Excerpts from a dataset
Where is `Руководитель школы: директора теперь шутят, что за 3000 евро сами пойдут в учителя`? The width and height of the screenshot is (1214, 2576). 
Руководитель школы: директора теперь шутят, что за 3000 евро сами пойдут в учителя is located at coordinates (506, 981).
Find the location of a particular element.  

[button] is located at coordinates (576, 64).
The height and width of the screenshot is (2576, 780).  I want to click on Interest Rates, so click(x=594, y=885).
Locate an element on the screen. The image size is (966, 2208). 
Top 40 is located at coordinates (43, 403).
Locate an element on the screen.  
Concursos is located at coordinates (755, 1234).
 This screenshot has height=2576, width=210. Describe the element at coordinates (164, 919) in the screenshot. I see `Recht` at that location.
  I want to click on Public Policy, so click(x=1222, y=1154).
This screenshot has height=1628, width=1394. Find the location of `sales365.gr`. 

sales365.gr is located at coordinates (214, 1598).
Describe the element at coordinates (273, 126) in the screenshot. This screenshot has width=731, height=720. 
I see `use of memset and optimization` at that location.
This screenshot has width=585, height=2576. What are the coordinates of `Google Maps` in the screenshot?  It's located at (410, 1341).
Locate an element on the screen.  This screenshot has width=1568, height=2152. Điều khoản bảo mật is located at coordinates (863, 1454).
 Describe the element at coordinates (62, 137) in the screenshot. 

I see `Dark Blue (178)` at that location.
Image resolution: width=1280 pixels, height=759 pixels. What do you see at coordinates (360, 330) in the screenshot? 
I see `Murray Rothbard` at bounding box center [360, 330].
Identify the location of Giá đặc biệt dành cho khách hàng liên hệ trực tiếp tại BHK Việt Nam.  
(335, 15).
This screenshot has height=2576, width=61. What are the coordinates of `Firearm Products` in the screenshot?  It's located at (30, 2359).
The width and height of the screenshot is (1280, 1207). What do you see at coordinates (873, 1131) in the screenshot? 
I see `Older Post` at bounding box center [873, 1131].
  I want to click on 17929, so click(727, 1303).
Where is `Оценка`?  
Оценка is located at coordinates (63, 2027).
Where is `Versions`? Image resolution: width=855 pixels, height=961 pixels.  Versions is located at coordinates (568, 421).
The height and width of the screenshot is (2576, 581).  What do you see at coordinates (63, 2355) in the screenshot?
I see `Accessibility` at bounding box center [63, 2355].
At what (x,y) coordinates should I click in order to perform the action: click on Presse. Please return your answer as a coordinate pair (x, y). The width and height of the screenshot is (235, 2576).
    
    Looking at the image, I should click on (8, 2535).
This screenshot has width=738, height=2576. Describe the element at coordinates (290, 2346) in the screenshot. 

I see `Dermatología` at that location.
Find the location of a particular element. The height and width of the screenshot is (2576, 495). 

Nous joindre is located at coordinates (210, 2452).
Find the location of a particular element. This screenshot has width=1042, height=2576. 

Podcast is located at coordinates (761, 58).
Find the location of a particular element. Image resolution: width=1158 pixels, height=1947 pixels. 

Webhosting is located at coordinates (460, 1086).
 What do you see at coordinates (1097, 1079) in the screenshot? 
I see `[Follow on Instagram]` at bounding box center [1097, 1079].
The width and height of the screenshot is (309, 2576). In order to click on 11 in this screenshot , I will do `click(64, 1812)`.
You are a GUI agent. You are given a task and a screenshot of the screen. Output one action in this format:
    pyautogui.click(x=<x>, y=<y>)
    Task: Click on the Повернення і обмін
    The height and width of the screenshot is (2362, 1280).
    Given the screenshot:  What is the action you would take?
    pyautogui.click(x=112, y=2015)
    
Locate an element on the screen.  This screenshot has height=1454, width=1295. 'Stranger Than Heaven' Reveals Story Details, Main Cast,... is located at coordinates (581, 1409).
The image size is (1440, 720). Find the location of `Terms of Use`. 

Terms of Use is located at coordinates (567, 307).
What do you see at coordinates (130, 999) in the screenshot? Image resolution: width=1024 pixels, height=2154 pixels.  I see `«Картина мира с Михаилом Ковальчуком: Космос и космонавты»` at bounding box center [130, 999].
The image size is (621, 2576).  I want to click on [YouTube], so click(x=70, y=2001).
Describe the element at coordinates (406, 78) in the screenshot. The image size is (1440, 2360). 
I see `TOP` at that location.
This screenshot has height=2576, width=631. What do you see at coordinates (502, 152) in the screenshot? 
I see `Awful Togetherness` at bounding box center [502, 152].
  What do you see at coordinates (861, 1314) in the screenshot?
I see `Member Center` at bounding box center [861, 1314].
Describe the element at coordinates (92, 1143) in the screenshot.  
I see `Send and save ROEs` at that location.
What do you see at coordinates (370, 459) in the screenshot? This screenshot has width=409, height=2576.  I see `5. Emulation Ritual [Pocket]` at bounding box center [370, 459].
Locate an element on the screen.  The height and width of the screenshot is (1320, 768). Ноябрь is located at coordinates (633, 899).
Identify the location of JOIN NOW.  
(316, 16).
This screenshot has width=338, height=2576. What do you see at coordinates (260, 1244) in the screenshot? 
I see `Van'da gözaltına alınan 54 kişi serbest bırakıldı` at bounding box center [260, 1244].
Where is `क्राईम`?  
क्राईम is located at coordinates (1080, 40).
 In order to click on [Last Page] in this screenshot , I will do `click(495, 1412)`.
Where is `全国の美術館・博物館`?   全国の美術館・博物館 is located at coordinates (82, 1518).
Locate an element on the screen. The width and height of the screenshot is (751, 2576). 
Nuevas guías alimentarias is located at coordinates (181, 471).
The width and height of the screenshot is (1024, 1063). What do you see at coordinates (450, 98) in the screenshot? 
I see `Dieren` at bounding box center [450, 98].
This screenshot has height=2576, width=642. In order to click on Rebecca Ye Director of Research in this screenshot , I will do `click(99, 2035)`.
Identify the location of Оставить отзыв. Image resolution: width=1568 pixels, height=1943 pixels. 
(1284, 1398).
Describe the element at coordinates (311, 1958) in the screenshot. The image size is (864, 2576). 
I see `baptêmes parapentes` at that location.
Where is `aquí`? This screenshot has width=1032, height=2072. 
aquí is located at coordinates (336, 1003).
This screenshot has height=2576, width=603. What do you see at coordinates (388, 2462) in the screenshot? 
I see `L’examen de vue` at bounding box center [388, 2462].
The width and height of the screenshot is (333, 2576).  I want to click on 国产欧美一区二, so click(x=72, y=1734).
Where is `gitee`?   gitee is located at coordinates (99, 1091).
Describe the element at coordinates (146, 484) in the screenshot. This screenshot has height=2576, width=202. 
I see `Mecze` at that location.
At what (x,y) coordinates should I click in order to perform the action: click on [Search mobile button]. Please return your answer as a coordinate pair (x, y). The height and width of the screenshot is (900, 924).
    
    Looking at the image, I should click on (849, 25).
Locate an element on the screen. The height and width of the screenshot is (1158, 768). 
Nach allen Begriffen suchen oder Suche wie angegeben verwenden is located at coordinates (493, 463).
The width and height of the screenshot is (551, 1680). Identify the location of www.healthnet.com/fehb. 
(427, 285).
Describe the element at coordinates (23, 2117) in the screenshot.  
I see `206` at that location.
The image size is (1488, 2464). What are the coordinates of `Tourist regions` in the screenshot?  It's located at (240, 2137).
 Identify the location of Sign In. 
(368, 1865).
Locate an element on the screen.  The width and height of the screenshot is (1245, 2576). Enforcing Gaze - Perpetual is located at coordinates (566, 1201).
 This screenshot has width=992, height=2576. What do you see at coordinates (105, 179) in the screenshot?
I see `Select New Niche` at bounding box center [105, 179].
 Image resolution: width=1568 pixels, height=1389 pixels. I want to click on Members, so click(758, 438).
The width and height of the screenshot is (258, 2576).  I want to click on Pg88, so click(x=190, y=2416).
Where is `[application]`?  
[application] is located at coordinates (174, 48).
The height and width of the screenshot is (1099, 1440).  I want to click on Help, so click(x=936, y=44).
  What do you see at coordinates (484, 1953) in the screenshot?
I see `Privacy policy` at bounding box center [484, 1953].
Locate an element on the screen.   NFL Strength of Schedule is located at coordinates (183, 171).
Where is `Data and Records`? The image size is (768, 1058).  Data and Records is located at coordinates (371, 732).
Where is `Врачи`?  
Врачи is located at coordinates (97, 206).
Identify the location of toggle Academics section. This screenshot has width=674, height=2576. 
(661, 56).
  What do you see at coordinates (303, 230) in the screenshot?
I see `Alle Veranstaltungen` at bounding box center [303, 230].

> _Exercise prompt_
Write out exactly the lines that fall from the line with "has width=1032, height=2072." to the line with "The image size is (1488, 2464)." in the records above, keeping both ends.

> _Answer for this exercise_
Where is `aquí`? This screenshot has width=1032, height=2072. 
aquí is located at coordinates (336, 1003).
This screenshot has height=2576, width=603. What do you see at coordinates (388, 2462) in the screenshot? 
I see `L’examen de vue` at bounding box center [388, 2462].
The width and height of the screenshot is (333, 2576).  I want to click on 国产欧美一区二, so click(x=72, y=1734).
Where is `gitee`?   gitee is located at coordinates (99, 1091).
Describe the element at coordinates (146, 484) in the screenshot. This screenshot has height=2576, width=202. 
I see `Mecze` at that location.
At what (x,y) coordinates should I click in order to perform the action: click on [Search mobile button]. Please return your answer as a coordinate pair (x, y). The height and width of the screenshot is (900, 924).
    
    Looking at the image, I should click on (849, 25).
Locate an element on the screen. The height and width of the screenshot is (1158, 768). 
Nach allen Begriffen suchen oder Suche wie angegeben verwenden is located at coordinates (493, 463).
The width and height of the screenshot is (551, 1680). Identify the location of www.healthnet.com/fehb. 
(427, 285).
Describe the element at coordinates (23, 2117) in the screenshot.  
I see `206` at that location.
The image size is (1488, 2464). What are the coordinates of `Tourist regions` in the screenshot?  It's located at (240, 2137).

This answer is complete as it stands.